Le croisement industriel consiste à utiliser des taureaux de races à viande sur des femelles laitières en vue d’augmenter le revenu généré par la viande grâce à une meilleure valorisation commerciale des veaux. Depuis plusieurs années, la proportion d’inséminations de taureau viande sur vaches laitières augmente, passant de 14 % en 2015 à 22 % en 2020. De leur côté, les inséminations pures races diminuent, avec 81 % en 2021 et 72 % en 2020. Ces inséminations de vaches laitières avec des races à viande sont réalisées avec des taureaux Inra 95, Blanc Bleu Belge, Limousin ou encore Charolais. Des organismes spécialisés dans le croisement laitier x viande apparaissent.[1]

Nous expliquerons ici pourquoi les croisements lait x viande intéressent de plus en plus les éleveurs et comment mettre en place une stratégie de renouvellement les intégrant.


Les avantages du croisement industriel

L'organisme de conseil en élevage Eilyps[2] a réalisé en 2021 une étude relevant les données GTE (Gestion technico économique) de 682 élevages laitiers en race Holstein. Le tableau ci-dessous a alors été réalisé en distinguant 2 groupes : les élevages réalisant moins de 15 % de croisement industriel (117 exploitations) et ceux réalisant plus de 50 % de croisement (180 exploitations).

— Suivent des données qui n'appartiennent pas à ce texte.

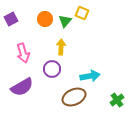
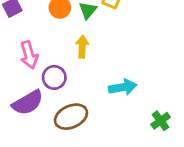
purple circle: (52, 69) -> (54, 77), moved
brown ellipse: (74, 97) -> (71, 117), moved

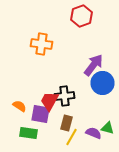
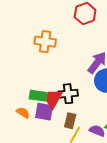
orange semicircle: (20, 106) -> (23, 113), moved
green rectangle: (28, 133) -> (38, 96), moved

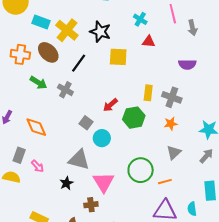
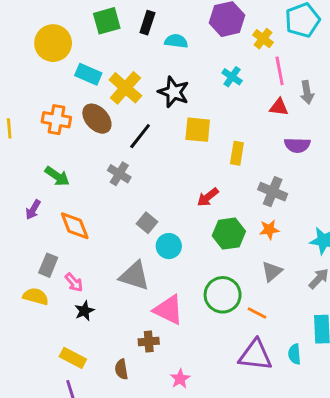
red triangle: (149, 41) -> (279, 107), moved
green arrow: (38, 83) -> (57, 176), moved
yellow rectangle: (148, 93) -> (237, 153), moved
red arrow: (110, 105) -> (208, 197), moved
green hexagon: (134, 118) -> (229, 234), moved
pink triangle: (104, 182) -> (168, 310), turned -35
orange line: (165, 182) -> (257, 313), turned 40
black star: (66, 183) -> (84, 311), moved

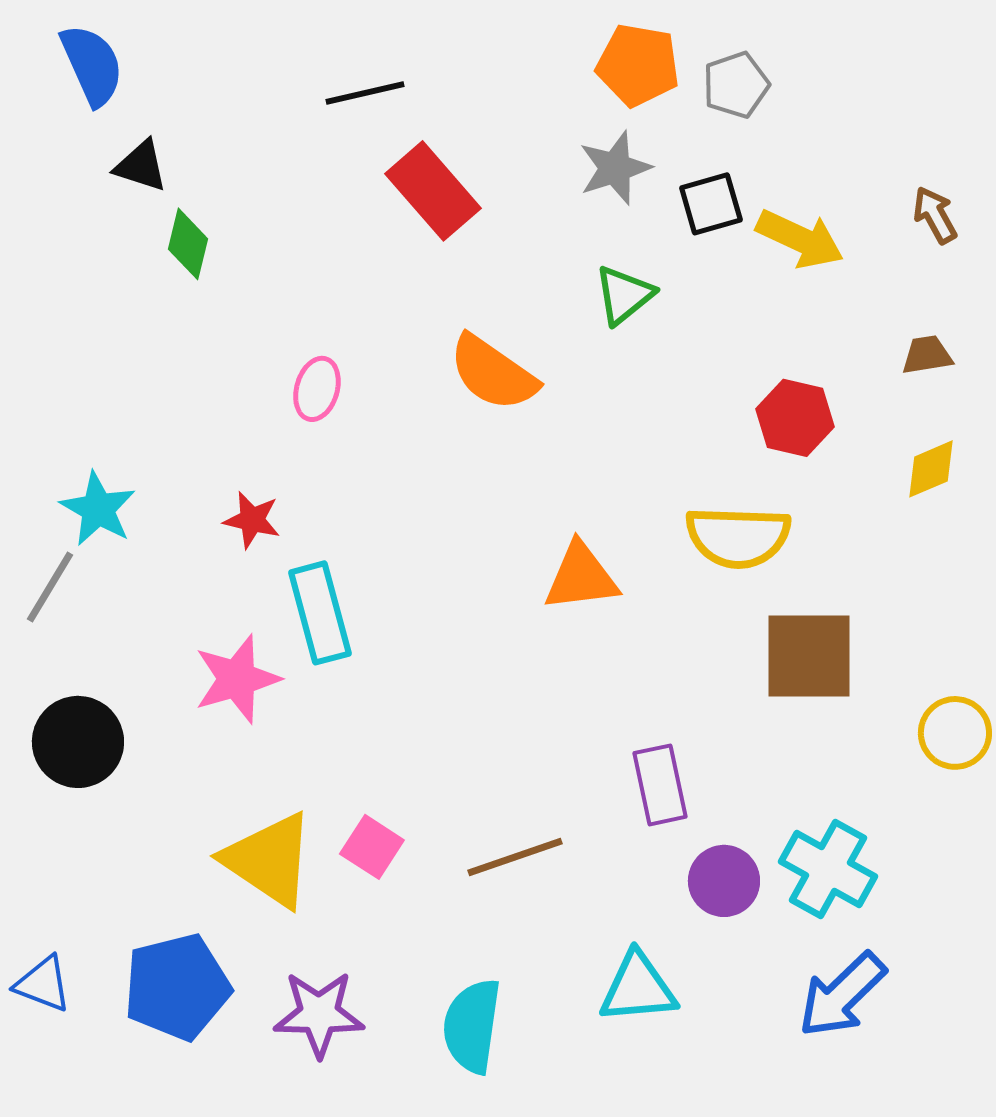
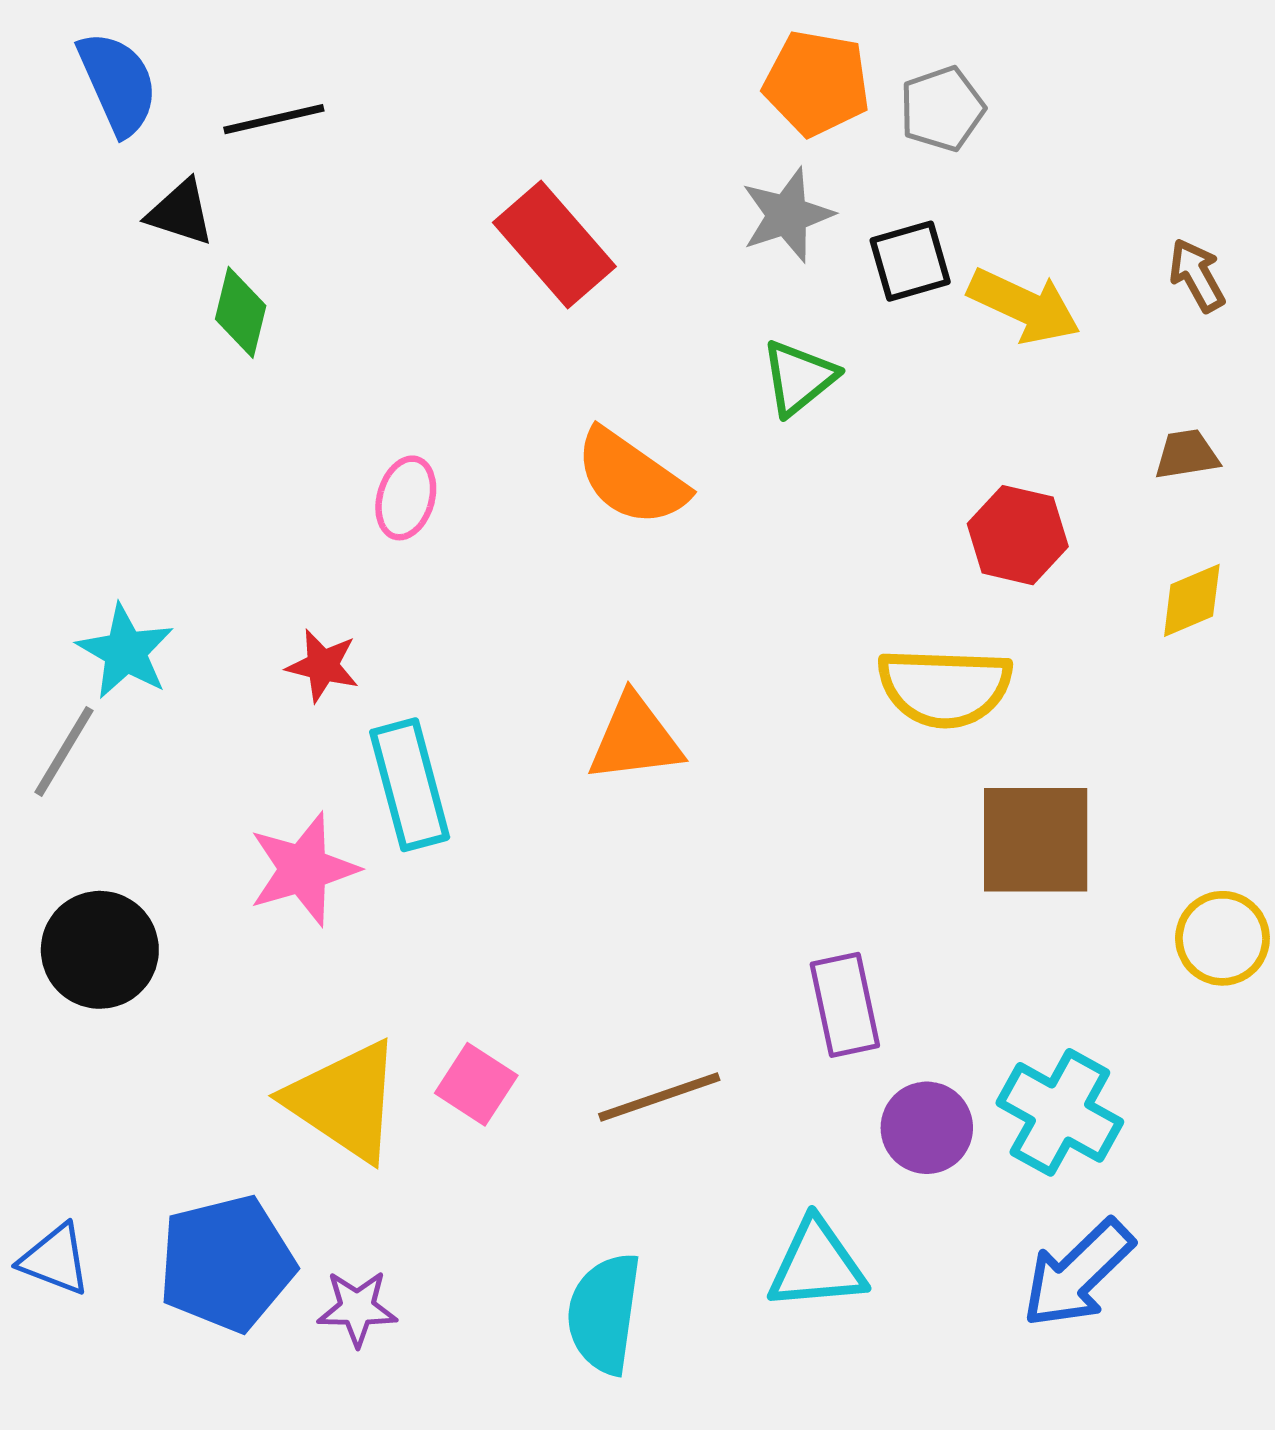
black line: (365, 93) -> (274, 119), moved
orange triangle: (581, 577) -> (635, 739), moved
purple star: (319, 1014) -> (357, 1308), moved, size x0.7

Données GTE de 682 élevages en race Holstein en fonction de la part de croisements réalisés sur les vaches laitières (moyennes annuelles 2021)[3]
<15 % croisement

117 élevages

> 50 % croisement

180 élevages

ELEVAGE
SFP (Surface Fourragère Principale) 70 66
Litrage vendu (L) 670 719 621 214
TROUPEAU
Nombre VL total (Vaches Laitières) 86 77
Nombre UGB total (Unités Grands Bovins) 129 107
Taux primipares (%) 33 32
BESOIN DE RENOUVELLEMENT
Taux de réforme (%) 25.0 24.3
Taux de mortalité VL (%) 5.6 4.5
ELEVAGE DES JEUNES
Taux d'élevage (%) 34.8 31.3
Taux de renouvellement (%) 30.3 29.7
Âge au vêlage (mois) 27.8 26.5
Taux de mortalité des jeunes (%) 18.5 13.6
PROTOCOLE D'INSEMINATION
Taux de croisement (%) 9 68
Taux d'IA sexées fécondantes (%) (Inséminations Artificielles) 19 41
RENTABILITE
Vente de lait (€/VL/j) 8.1 8.3
Coût alim VL (€/VL/j) 2.3 2.1
MCA lait (€/VL/j) (Marge sur coût alimentaire) 5.8 6.2
Coproduit viande (€/VL/j) 0.77 0.89
Prix veaux (€) 87 132
Coût alimentaire troupeau (€/VT/j) 2.8 2.5
MCA atelier (€/VT/j) 5.9 6.4


On observe ici deux groupes avec des protocoles d'insémination bien différents. Le groupe qui réalise peu de croisement a ainsi une moyenne de taux de croisement de 9% contre 68% pour l'autre groupe. Le croisement industriel permet aussi de choisir les animaux avec lesquels on veut continuer à travailler et de profiter plus vite du progrès génétique. On constate que les élevages qui ont recours à plus de croisement utilisent 22% de doses sexées en plus, ce qui permet de sélectionner les femelles d’avenir. C’est d’autant plus vrai, si la stratégie de croisement est couplée avec du génotypage.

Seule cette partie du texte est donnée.